Дед скончался в с. Небываловке, имении Печорина (скоро, впрочем, оно было продано за долги), после дуэли отца с злополучным Грушницким, после романа с княжною Мери. Поговаривали в нашем околотке, что княжна — моя мать, что очень вероятно, хотя в биографии отца, как вы знаете, об этом ни слова не упоминается.


Не знаю, почувствовал ли потерю Печорин или нет, — по лицу ничего нельзя было разобрать, — но через несколько дней после смерти Демона он приказал запрячь лошадей, уложить вещи и объявил нам, что уезжает навсегда, объявил в ту минуту, когда уже надо было садиться в экипаж.


— Куда ты, батя? — спросил Рудин голосом, полным слез.


Печорин, сидя в повозке, неопределенно как-то махнул рукой. Кучер стал подбирать вожжи.


— Да говори толком куда? — подскочил к отцу Базаров.


— В пустыню! — послышалось нам за грохотом колес.


Мы, как говорится, остолбенели.


— Если человеку нечего делать в Европе, то он поступает очень умно, отправляясь в Азию.

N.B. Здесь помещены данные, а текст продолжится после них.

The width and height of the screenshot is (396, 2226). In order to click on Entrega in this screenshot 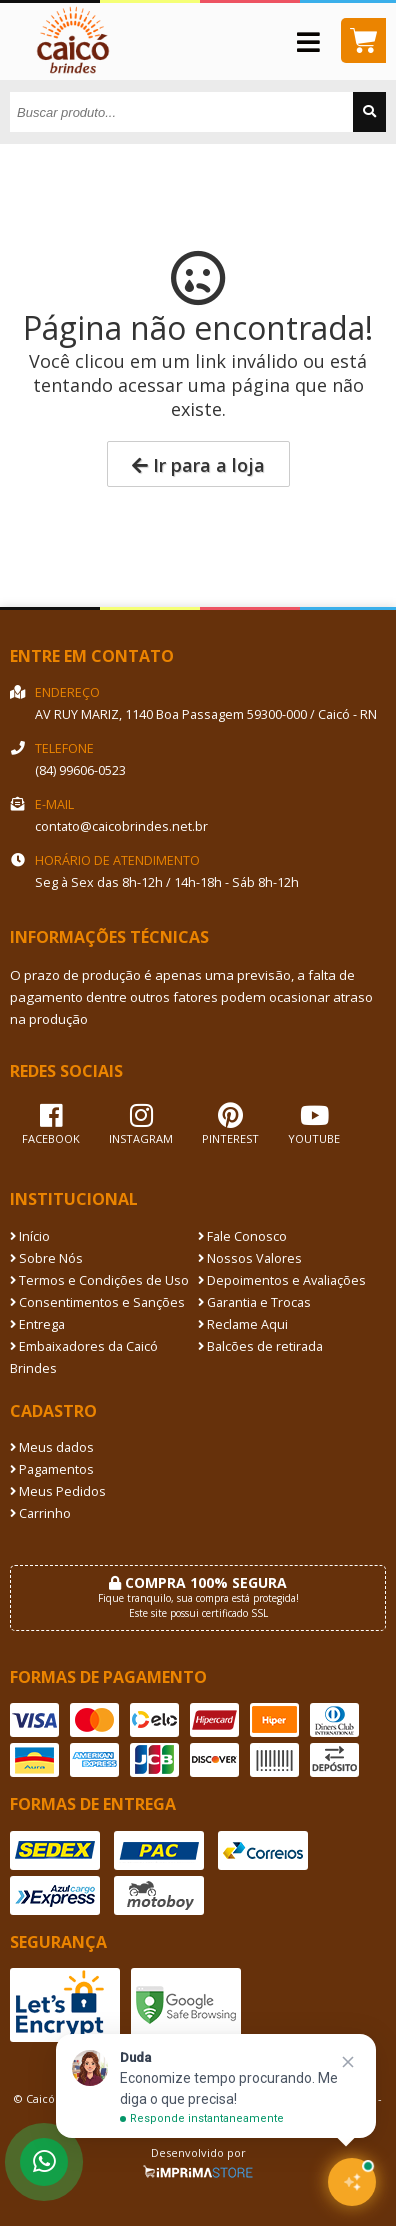 , I will do `click(37, 1324)`.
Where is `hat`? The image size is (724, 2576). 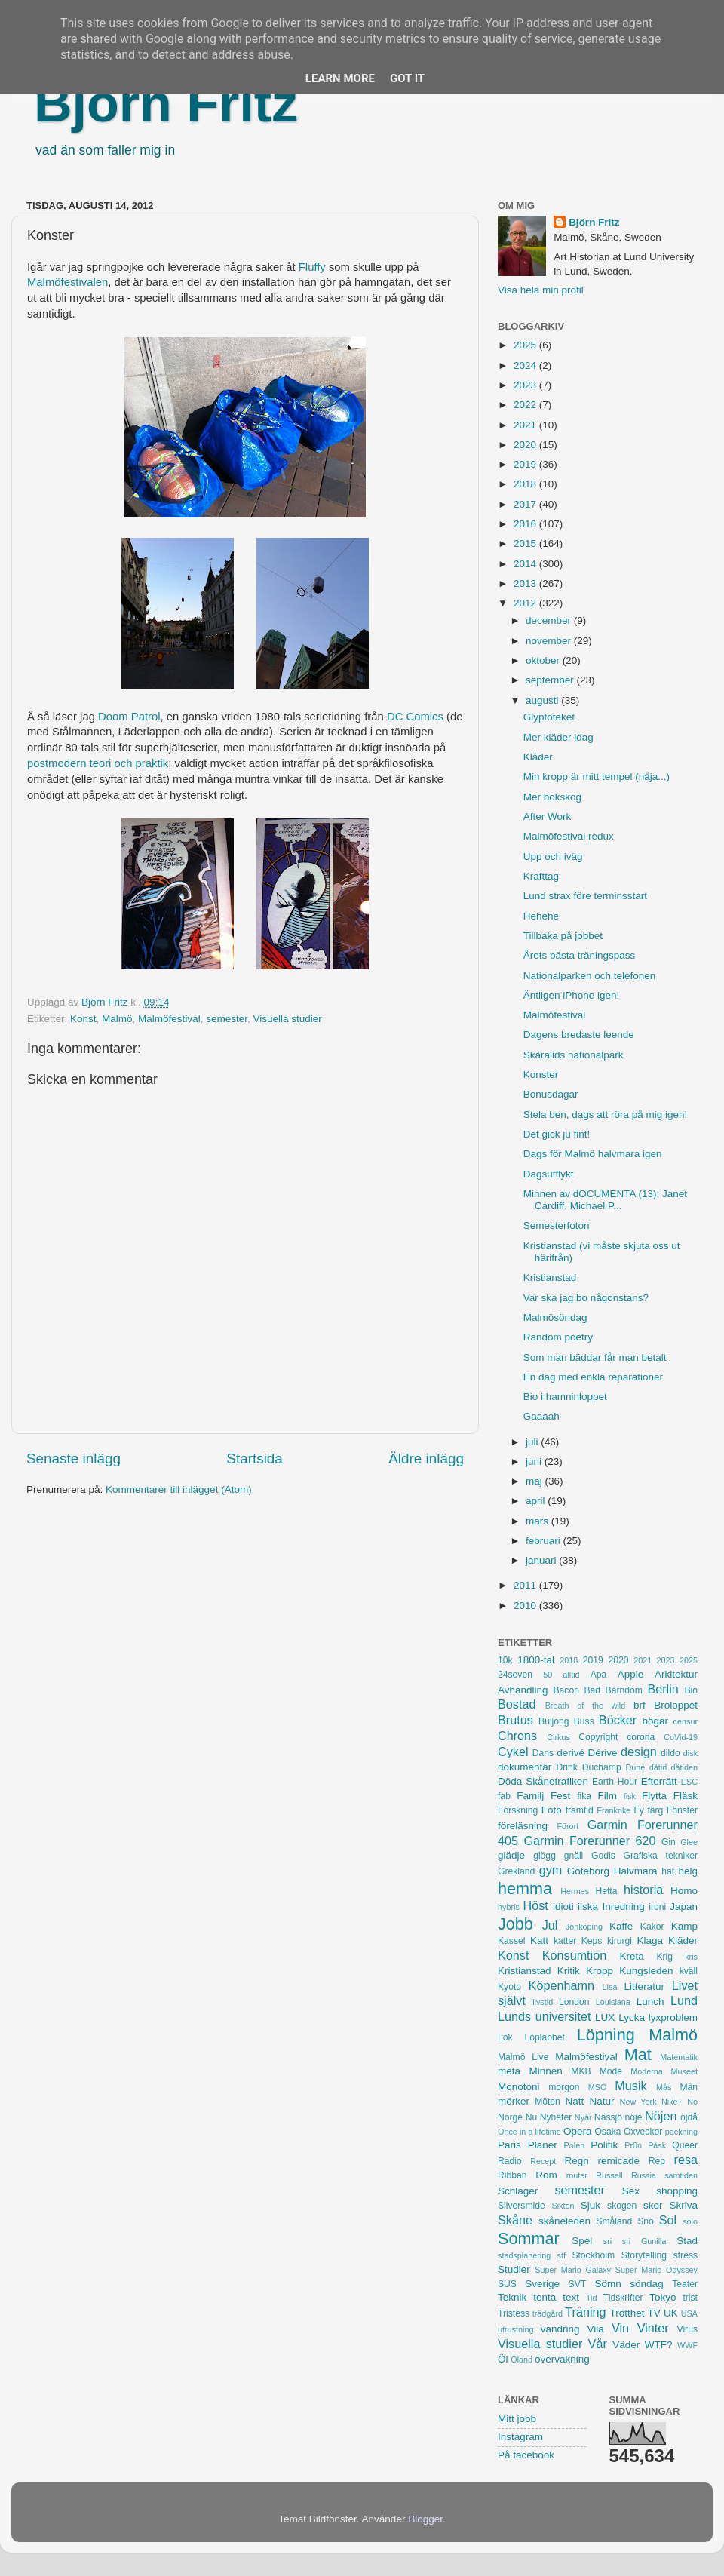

Базаров проговорил про себя эту фразу и спокойно пошел в комнату. За ним последовал Рудин с инстинктивною торопливостью слабого человека, покорно следующего за сознающей себя силой. Я остался на месте, глядя на далекий холм, за которым скрылся экипаж отца. В голове у меня начало мутиться, к горлу подступили рыдания, но заплакать я все-таки не мог; наконец в глазах потемнело — и я упал без чувств.


Я очнулся после двухнедельной горячки в чужой семье. Братьев со мной не было. Их отвезли тоже к названным отцам и матерям. Дальнейшая история того и другого вам известна из превосходных биографий, написанных г. Тургеневым.